On the long walk down the valley towards our vehicle I was honestly amazed and more than happy to see the spoor of several species of wild animal in the gravel and mud on the banks. Duiker prints I recognised immediately but there were several other species of buck that I can only guess at and my day was made complete by the sighting of the tracks of a mother water mongoose with two of her pups in tow. The mother was all business and her tracks described a direct path along the river while those of her pups led to and from any miniature point of interest along their journey and left a double helix pattern in the sand like the shape of strands of DNA. I could see the evidence of her scolding and shushing them along in her wake and this image pleased me beyond words.
We returned late and bundled Bramble Boy off to the airport for his late night flight home. As I sat down to inspect my bruises and to catch up with the news of the day my deep contentment was replaced with abject horror. Images of the effects of a 1’600’000 litre caustic soda and vegetable oil spill on a river that runs within scant kilometres of my home flashed across my screen.

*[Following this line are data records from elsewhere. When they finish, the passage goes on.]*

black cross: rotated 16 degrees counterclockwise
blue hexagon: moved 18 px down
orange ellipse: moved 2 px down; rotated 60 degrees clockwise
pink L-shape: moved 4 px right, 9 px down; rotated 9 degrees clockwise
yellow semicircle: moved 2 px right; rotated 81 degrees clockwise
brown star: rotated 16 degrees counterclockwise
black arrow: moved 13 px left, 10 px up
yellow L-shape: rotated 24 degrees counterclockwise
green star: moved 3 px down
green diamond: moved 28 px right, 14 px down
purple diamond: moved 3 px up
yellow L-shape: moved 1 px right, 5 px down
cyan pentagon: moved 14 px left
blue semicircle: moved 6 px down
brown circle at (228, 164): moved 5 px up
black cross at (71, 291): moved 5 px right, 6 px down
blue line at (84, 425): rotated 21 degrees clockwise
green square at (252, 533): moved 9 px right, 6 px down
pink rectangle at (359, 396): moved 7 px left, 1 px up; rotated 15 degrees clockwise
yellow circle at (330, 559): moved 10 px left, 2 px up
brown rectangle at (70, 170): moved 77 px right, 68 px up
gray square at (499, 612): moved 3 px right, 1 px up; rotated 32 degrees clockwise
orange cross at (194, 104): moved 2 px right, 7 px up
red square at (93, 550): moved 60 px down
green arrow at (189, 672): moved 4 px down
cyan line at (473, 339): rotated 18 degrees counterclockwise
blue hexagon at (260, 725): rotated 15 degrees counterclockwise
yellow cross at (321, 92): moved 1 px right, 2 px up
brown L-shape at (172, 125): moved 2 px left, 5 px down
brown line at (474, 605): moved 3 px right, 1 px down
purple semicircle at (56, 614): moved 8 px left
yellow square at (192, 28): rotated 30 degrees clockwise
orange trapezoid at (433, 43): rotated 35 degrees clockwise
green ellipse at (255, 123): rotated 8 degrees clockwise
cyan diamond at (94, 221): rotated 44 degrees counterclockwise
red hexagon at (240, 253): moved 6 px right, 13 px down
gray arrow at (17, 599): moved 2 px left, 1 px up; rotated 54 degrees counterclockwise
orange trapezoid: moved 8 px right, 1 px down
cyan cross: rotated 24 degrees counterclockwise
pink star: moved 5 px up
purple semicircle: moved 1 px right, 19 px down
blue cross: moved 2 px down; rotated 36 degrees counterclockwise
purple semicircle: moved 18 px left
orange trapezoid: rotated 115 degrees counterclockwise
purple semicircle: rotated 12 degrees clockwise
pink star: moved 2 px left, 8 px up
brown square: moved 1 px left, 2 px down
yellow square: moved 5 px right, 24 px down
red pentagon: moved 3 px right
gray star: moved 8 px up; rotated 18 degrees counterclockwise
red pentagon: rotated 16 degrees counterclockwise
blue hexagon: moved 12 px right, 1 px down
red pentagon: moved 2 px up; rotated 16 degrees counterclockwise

An accident had occurred at the Willowton Group facility in Pietermaritzburg and by the time that anyone had the time to rub their eyes several tens of kilometres of river, the sister to the one on which we had spent our day, were rendered devoid of all life. Six thousand kilograms of dead fish were removed by volunteers and contractors the following day and by sundown people who live by and off the river were reduced to drinking from plastic bottles.
I would tell you how this really makes me feel but after three weeks I’m still not sure that I’ve settled on the vocabulary to describe it. Superficially, I suppose that I vacillate between anger and sadness.
Mostly though, I just see in the riverbank sands of my mind the tracks of a determined mother and her carefree pups - and I hang my head in shame.